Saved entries
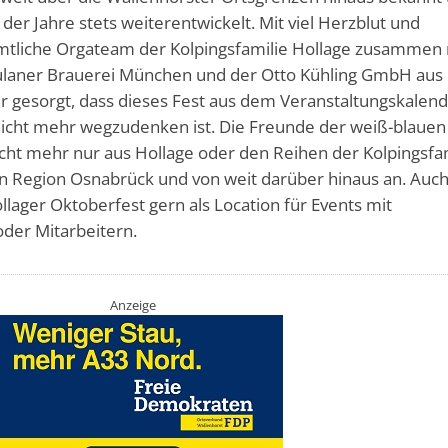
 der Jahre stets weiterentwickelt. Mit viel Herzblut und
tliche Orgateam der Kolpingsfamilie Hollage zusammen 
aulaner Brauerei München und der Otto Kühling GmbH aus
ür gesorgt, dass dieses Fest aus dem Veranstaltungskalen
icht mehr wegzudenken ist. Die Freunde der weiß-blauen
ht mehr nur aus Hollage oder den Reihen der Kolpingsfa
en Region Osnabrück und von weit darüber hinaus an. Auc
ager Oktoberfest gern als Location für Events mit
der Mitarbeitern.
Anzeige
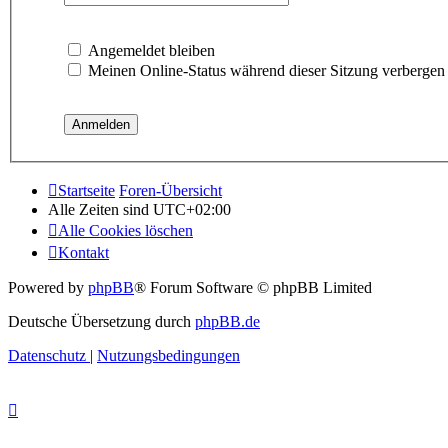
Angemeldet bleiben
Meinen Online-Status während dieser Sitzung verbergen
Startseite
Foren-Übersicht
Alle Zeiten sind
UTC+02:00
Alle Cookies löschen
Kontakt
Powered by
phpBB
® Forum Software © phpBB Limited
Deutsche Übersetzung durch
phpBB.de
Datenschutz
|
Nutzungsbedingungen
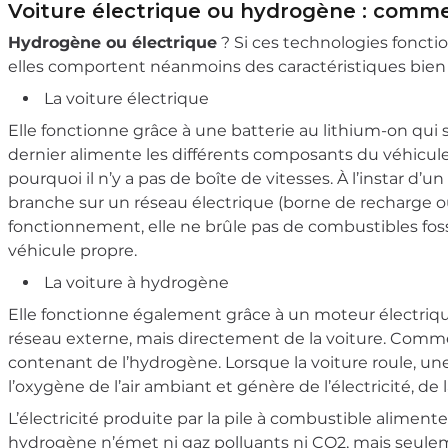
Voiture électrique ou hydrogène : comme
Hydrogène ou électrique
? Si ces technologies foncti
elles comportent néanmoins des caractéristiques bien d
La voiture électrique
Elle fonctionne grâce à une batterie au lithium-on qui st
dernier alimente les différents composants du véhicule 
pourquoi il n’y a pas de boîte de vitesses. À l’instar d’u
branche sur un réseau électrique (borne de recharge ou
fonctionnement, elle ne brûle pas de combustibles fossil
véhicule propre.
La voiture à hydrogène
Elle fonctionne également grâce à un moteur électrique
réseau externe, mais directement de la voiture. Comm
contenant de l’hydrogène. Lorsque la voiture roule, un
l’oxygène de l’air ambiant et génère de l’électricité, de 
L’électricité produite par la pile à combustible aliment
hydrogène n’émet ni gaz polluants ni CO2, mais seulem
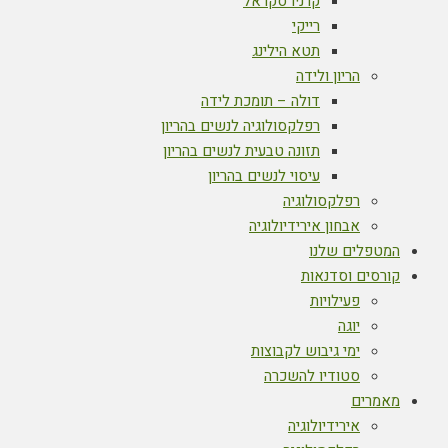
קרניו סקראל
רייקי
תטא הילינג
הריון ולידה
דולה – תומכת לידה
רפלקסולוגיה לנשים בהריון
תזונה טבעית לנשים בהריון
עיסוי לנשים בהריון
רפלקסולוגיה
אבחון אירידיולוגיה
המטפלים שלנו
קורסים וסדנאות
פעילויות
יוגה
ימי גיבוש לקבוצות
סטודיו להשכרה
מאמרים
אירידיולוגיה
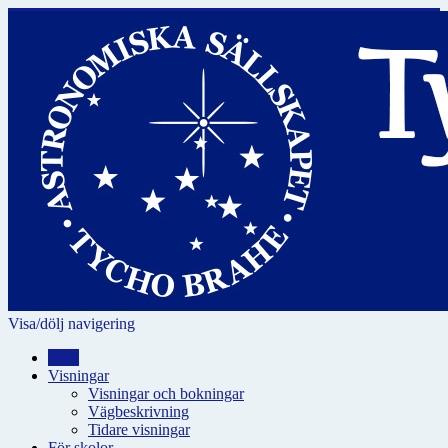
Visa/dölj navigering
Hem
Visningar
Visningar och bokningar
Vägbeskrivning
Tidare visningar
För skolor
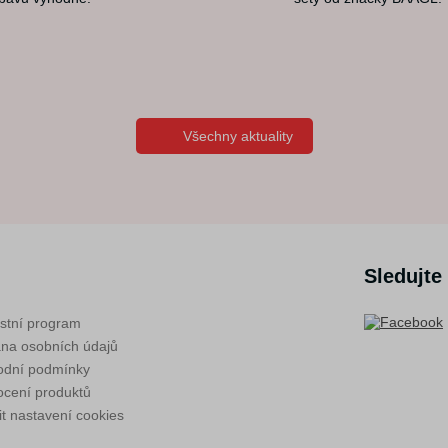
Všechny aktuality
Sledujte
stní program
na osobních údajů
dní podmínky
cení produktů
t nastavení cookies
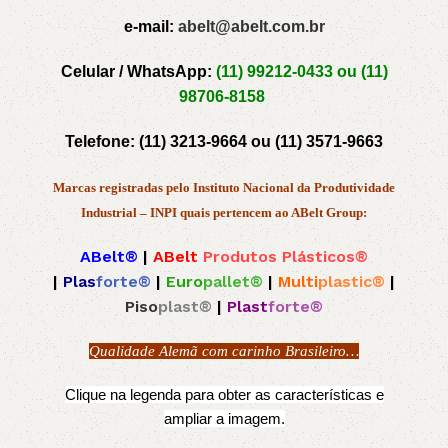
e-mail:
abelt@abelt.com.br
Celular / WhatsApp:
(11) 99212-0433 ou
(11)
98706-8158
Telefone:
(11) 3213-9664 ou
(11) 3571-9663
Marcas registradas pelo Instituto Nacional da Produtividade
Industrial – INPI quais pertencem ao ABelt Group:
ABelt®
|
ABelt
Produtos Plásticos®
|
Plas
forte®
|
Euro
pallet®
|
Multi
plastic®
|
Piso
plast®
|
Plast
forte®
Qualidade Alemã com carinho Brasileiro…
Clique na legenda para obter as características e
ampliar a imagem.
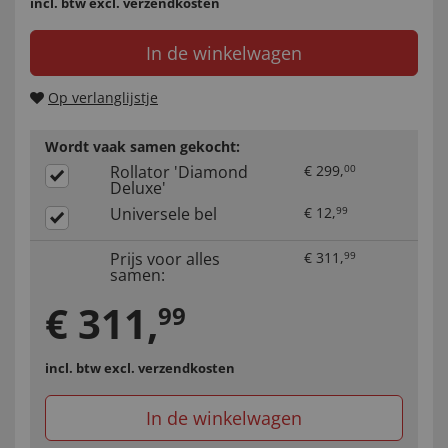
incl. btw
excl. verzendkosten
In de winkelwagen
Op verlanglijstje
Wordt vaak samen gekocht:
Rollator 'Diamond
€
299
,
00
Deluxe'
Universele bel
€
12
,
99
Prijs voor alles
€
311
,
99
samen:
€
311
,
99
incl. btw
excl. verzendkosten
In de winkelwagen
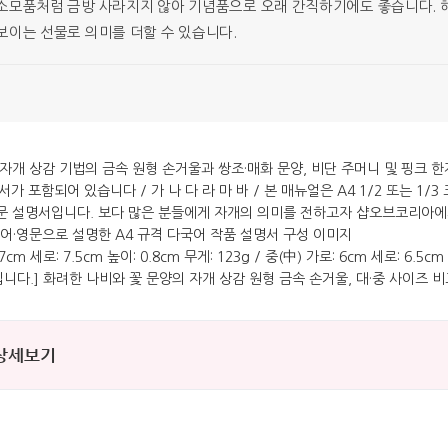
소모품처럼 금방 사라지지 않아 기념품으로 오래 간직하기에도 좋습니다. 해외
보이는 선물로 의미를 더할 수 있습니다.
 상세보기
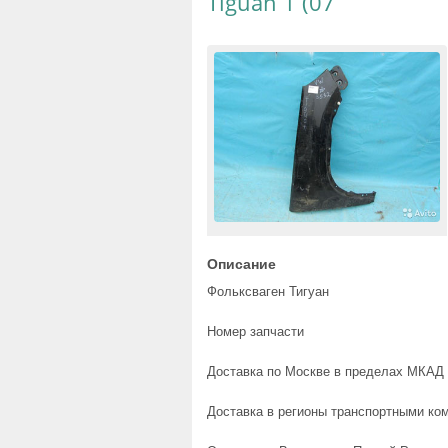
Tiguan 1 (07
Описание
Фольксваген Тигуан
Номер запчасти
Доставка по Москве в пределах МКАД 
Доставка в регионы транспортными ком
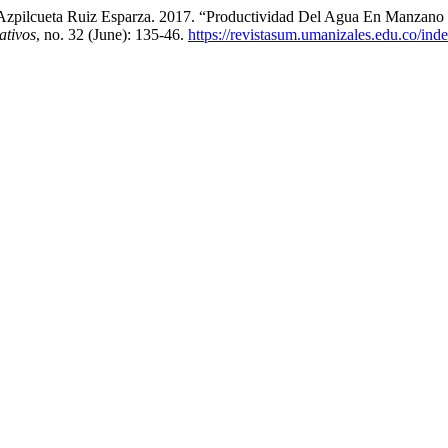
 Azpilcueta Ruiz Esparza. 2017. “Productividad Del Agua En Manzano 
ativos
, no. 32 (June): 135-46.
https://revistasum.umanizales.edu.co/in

## Task to complete
Retype every record above word for word, leaving out any pictures.

## Solution for this problem
 der Jahre stets weiterentwickelt. Mit viel Herzblut und
tliche Orgateam der Kolpingsfamilie Hollage zusammen 
aulaner Brauerei München und der Otto Kühling GmbH aus
ür gesorgt, dass dieses Fest aus dem Veranstaltungskalen
icht mehr wegzudenken ist. Die Freunde der weiß-blauen
ht mehr nur aus Hollage oder den Reihen der Kolpingsfa
en Region Osnabrück und von weit darüber hinaus an. Auc
ager Oktoberfest gern als Location für Events mit
der Mitarbeitern.
Anzeige
Angemeldet bleiben
Meinen Online-Status während dieser Sitzung verbergen
Startseite
Foren-Übersicht
Alle Zeiten sind
UTC+02:00
Alle Cookies löschen
Kontakt
Powered by
phpBB
® Forum Software © phpBB Limited
Deutsche Übersetzung durch
phpBB.de
Datenschutz
|
Nutzungsbedingungen
Voiture électrique ou hydrogène : comme
Hydrogène ou électrique
? Si ces technologies foncti
elles comportent néanmoins des caractéristiques bien d
La voiture électrique
Elle fonctionne grâce à une batterie au lithium-on qui st
dernier alimente les différents composants du véhicule 
pourquoi il n’y a pas de boîte de vitesses. À l’instar d’u
branche sur un réseau électrique (borne de recharge ou
fonctionnement, elle ne brûle pas de combustibles fossil
véhicule propre.
La voiture à hydrogène
Elle fonctionne également grâce à un moteur électrique
réseau externe, mais directement de la voiture. Comm
contenant de l’hydrogène. Lorsque la voiture roule, un
l’oxygène de l’air ambiant et génère de l’électricité, de 
L’électricité produite par la pile à combustible aliment
hydrogène n’émet ni gaz polluants ni CO2, mais seulem
קרניו סקראל
רייקי
תטא הילינג
הריון ולידה
דולה – תומכת לידה
רפלקסולוגיה לנשים בהריון
תזונה טבעית לנשים בהריון
עיסוי לנשים בהריון
רפלקסולוגיה
אבחון אירידיולוגיה
המטפלים שלנו
קורסים וסדנאות
פעילויות
יוגה
ימי גיבוש לקבוצות
סטודיו להשכרה
מאמרים
אירידיולוגיה
Visa/dölj navigering
Hem
Visningar
Visningar och bokningar
Vägbeskrivning
Tidare visningar
För skolor
Všechny aktuality
Sledujte
stní program
na osobních údajů
dní podmínky
cení produktů
t nastavení cookies
e-mail:
abelt@abelt.com.br
Celular / WhatsApp:
(11) 99212-0433 ou
(11)
98706-8158
Telefone:
(11) 3213-9664 ou
(11) 3571-9663
Marcas registradas pelo Instituto Nacional da Produtividade
Industrial – INPI quais pertencem ao ABelt Group:
ABelt®
|
ABelt
Produtos Plásticos®
|
Plas
forte®
|
Euro
pallet®
|
Multi
plastic®
|
Piso
plast®
|
Plast
forte®
Qualidade Alemã com carinho Brasileiro…
Clique na legenda para obter as características e
ampliar a imagem.
incl. btw
excl. verzendkosten
In de winkelwagen
Op verlanglijstje
Wordt vaak samen gekocht:
Rollator 'Diamond
€
299
,
00
Deluxe'
Universele bel
€
12
,
99
Prijs voor alles
€
311
,
99
samen:
€
311
,
99
incl. btw
excl. verzendkosten
In de winkelwagen
소모품처럼 금방 사라지지 않아 기념품으로 오래 간직하기에도 좋습니다. 해외
보이는 선물로 의미를 더할 수 있습니다.
 상세보기
Tiguan 1 (07
Описание
Фольксваген Тигуан
Номер запчасти
Доставка по Москве в пределах МКАД 
Доставка в регионы транспортными ком
 Azpilcueta Ruiz Esparza. 2017. “Productividad Del Agua En Manzano 
ativos
, no. 32 (June): 135-46.
https://revistasum.umanizales.edu.co/in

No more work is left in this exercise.